その光景を子供たちの母親や父親たちが微笑みながら見守っていた。
これが、リーちゃんが来てからの村の光景だ。
その平和な日常に一閃の蹴りが入った。
逃げている子供たちの間を大きな黒風が奔り、それを追いかけていたリーちゃんの胴体をえぐる。
凄まじい威力にリーちゃんの上半身と下半身は別れを告げ、上半身は宙を高く舞い村の入り口まで吹っ飛んだ。
残った下半身を飛び越え、リーちゃんに飛び蹴りを叩き込んだ男が地に降り立つ。
子供たちや村の人々は何が起こったのかわからず、ただ呆然とするだけだった。
「ついたぞ、ここがレーラの村だ」
村の入り口まで来た一行の中で、ヴァンがフランたちに教える。
「変わってないわねー。

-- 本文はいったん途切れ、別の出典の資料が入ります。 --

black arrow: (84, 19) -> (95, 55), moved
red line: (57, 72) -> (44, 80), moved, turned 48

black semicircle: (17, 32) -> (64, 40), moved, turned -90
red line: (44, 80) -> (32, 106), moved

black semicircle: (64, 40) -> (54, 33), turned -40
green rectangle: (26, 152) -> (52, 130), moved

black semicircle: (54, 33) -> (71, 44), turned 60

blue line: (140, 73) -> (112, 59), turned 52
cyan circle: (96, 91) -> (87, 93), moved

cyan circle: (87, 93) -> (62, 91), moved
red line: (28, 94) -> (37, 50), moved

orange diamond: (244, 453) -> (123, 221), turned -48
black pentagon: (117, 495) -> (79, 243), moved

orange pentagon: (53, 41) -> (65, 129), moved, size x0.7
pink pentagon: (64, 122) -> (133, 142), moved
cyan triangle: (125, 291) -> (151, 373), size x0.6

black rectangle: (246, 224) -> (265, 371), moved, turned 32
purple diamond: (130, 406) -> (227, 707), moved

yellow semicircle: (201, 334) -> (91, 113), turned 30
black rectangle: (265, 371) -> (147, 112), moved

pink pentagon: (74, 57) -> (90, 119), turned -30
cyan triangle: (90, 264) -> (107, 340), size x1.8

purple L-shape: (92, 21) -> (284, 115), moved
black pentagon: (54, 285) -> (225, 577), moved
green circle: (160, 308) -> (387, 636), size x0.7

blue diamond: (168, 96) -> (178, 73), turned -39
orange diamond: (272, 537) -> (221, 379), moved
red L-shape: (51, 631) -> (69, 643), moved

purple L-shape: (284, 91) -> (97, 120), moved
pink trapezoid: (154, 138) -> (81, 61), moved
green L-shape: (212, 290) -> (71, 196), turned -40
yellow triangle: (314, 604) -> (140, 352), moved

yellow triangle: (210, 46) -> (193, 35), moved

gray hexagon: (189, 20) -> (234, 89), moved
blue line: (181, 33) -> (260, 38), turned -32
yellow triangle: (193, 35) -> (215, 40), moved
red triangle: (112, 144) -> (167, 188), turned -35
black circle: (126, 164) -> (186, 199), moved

・・・・・・あ、ヴァン、ほら、リーちゃんがいるわよ?」
村を見渡していたアリアがリーちゃんの姿を見つけ指差す。それにつられてヴァンも視線を向ける。
リーちゃんはすぐに視界に入ってきた。村の中で魔獣がいるという異様な光景なのでかなり目立つ。
「良かった。ちゃんと村ですごせてるよう・・・・・・なっ!?」
ほっと胸を撫で下ろそうとしたヴァンに戦慄が走る。ヴァンだけじゃない、アリアにも、その後ろに立つフランたちにも衝撃が走った。
リーちゃんの上半身が引きちげれ、空高く舞ったのである。六人の視線が空で踊るリーちゃんに向けられた。
上半分だけのリーちゃんはぐるんぐるんと回転し、落ちてくる。一瞬の出来事であるはずなのに、地面にリーちゃんが叩きつけられるまでかなりの時間がかかった気がした。
地響きと砂塵を吹き荒らしリーちゃんの体が地面に衝突する。
「リーちゃん!」
ヴァンとアリアが慌てて倒れ伏すリーちゃんに駆け寄り、フランたちもそれに続いた。
「リーちゃん、しっかりしろ!」
両膝を地面につけて右手でリーちゃんの頭の部分を抱き上げるヴァン。フランもその隣でリーちゃんを覗き込んだ。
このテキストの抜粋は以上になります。